As the squads vanished in my labyrinth, I took out the cog-shaped Rosette and began unlocking the teleport safeties.
"That is a good trick, Master Lancefire. And even the Rosette is genuine." Chyron praised me in a slightly surprised tone.
I just nodded, and patted Canis, making him vanish too. Teleporting was bad for his stomach after all.
In a violet flash of Warp and madness, we emerged inside the Pharos, to find it cleaned up completely. No more Astartes oaths and canticles, no more battle flags and purity seals. Just black walls and an intact C'tan, slightly crucified on the wall with chains of living stone.
This must have been Amberley's work, trying to appease the alien god somehow.
"Pef Lancefire. You have saved me again!" the Ctan shard spoke in a booming voice. Uh, this was unexpected. The C'tan seemed glad to see me.
"Hello again, Mighty Zarhulash. What do you...ah. The teleporting Orks. I see." I realized after a second.
Those cretin greenskins would have ruined plenty of things with a C'tan as a slave. Probably half the galaxy or something.
"The Orks knew about me, Pef Lancefire. And they also had the means to reach me down here. Not an accident." The C'tan concluded as a warning. Some damn Eldar Farseer, most likely. When in doubt, blame the Eldar...and you won't be far from the truth.
I turned towards the Dreadnought and pointed towards the god shard. "This person is Zarhulash, a shard of the Potentate. Xeno species C'tan, destructive abilites about the same with a Segmentum Battlefleet. Also immortal and extremely learned." explained while returning the Sounding Board to its dais and releasing the protective stasis field.
"C'tan...I know of them. Deceiful, liars and even aiding the Necrons in combat. The Deathwatch lost many teams to his kind." Chyron rumbled from within his coffin.
Zarhulash wanted to say something, before glancing down in sadness.

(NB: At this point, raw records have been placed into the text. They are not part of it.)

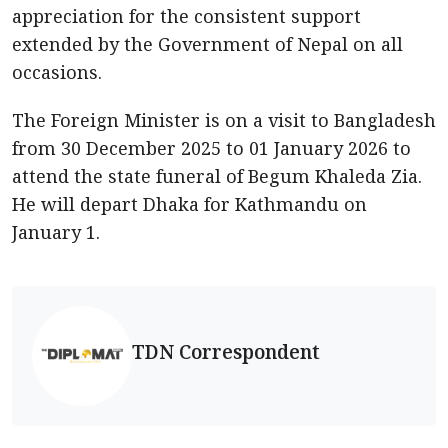
appreciation for the consistent support
extended by the Government of Nepal on all
occasions.
The Foreign Minister is on a visit to Bangladesh
from 30 December 2025 to 01 January 2026 to
attend the state funeral of Begum Khaleda Zia.
He will depart Dhaka for Kathmandu on
January 1.
TDN Correspondent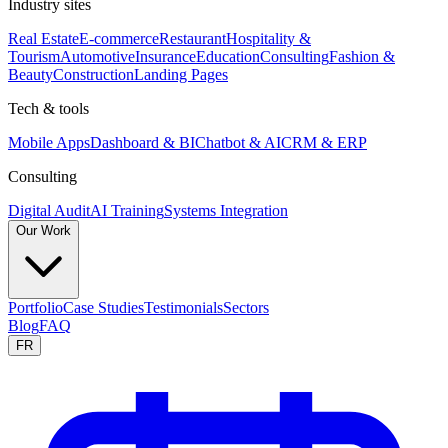
Industry sites
Real Estate
E-commerce
Restaurant
Hospitality &
Tourism
Automotive
Insurance
Education
Consulting
Fashion &
Beauty
Construction
Landing Pages
Tech & tools
Mobile Apps
Dashboard & BI
Chatbot & AI
CRM & ERP
Consulting
Digital Audit
AI Training
Systems Integration
Our Work
Portfolio
Case Studies
Testimonials
Sectors
Blog
FAQ
FR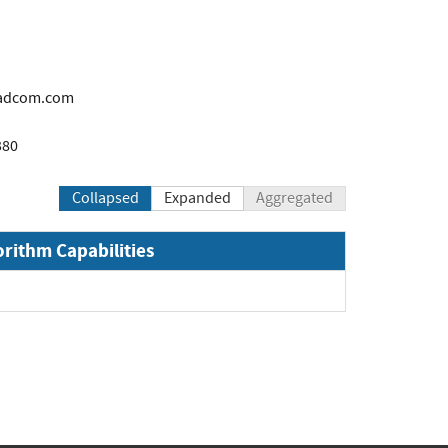
adcom.com
380
Collapsed
Expanded
Aggregated
orithm Capabilities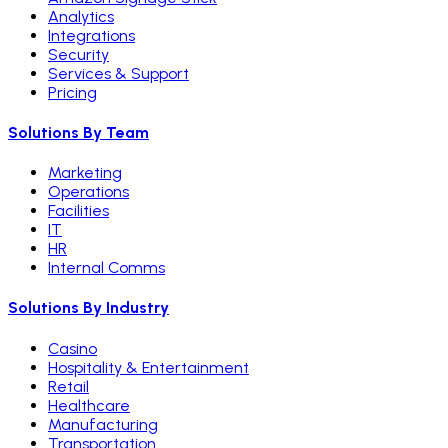
Analytics
Integrations
Security
Services & Support
Pricing
Solutions By Team
Marketing
Operations
Facilities
IT
HR
Internal Comms
Solutions By Industry
Casino
Hospitality & Entertainment
Retail
Healthcare
Manufacturing
Transportation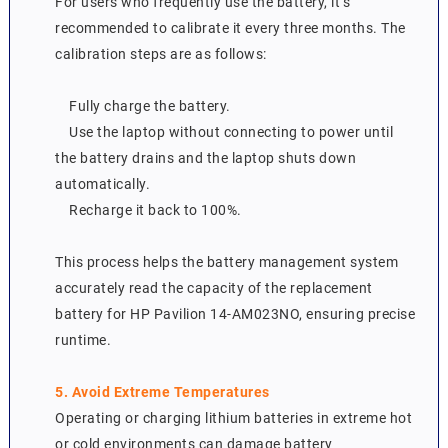
For users who frequently use the battery, it’s
recommended to calibrate it every three months. The
calibration steps are as follows:
Fully charge the battery.
Use the laptop without connecting to power until
the battery drains and the laptop shuts down
automatically.
Recharge it back to 100%.
This process helps the battery management system
accurately read the capacity of the replacement
battery for HP Pavilion 14-AM023NO, ensuring precise
runtime.
5. Avoid Extreme Temperatures
Operating or charging lithium batteries in extreme hot
or cold environments can damage battery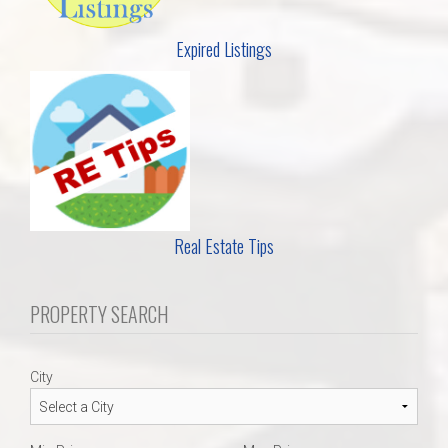
Expired Listings
Real Estate Tips
PROPERTY SEARCH
City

"Mostly true, Chyron. The Necrons broke them, and enslaved them as weapons. But there are a few still free, and causing mayhem for their own pleasure. What's that C'tan's name, Mighty Zarhulash? The Deceiver?" I asked as a data-stick appeared in my hand. A databse of Tau technology, which should aid Trazyn in his task.
"Mephet'ran. Yes, that is the Deceiver you ask about, Pef Lancefire. There are at least six of his shards still free, travelling the galaxy and causing mayhem and strife. It shames me to be of same race as that creature." the ancient C'tan divulged in obvious sorrow.
Well then. A new trade deal sounded wonderful.